- [Instructions to follow]
Count the lines in the entries below that mention the string "những", then write that number by itself.

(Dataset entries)
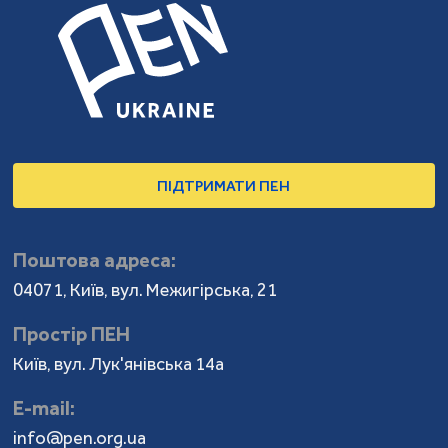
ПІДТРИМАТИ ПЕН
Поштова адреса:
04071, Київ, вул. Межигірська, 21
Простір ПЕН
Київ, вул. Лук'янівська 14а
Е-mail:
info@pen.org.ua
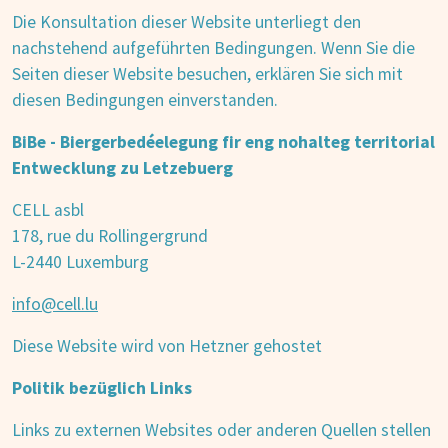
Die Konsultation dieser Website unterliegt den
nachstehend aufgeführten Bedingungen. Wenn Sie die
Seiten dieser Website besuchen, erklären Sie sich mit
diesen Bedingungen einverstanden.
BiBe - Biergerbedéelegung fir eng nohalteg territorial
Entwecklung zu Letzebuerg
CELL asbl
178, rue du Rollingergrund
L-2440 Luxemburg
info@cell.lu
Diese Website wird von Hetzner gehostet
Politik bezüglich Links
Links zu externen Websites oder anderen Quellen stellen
---
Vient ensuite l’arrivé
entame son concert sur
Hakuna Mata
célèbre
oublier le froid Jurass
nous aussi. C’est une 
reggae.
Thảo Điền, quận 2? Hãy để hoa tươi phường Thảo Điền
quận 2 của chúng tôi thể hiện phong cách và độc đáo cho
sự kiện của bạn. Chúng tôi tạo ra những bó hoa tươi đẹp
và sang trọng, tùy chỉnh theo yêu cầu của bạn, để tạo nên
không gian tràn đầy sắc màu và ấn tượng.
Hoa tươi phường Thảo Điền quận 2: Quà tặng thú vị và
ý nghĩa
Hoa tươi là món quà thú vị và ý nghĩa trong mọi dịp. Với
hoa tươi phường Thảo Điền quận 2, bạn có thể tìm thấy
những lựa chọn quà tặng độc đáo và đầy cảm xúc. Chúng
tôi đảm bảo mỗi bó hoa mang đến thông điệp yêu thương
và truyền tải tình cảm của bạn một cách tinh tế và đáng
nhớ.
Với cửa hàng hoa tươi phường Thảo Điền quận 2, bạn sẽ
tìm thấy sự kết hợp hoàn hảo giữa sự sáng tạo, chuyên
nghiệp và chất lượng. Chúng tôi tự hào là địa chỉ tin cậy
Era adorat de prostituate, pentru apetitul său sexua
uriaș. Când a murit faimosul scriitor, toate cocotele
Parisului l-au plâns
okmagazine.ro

- [Task answer]
2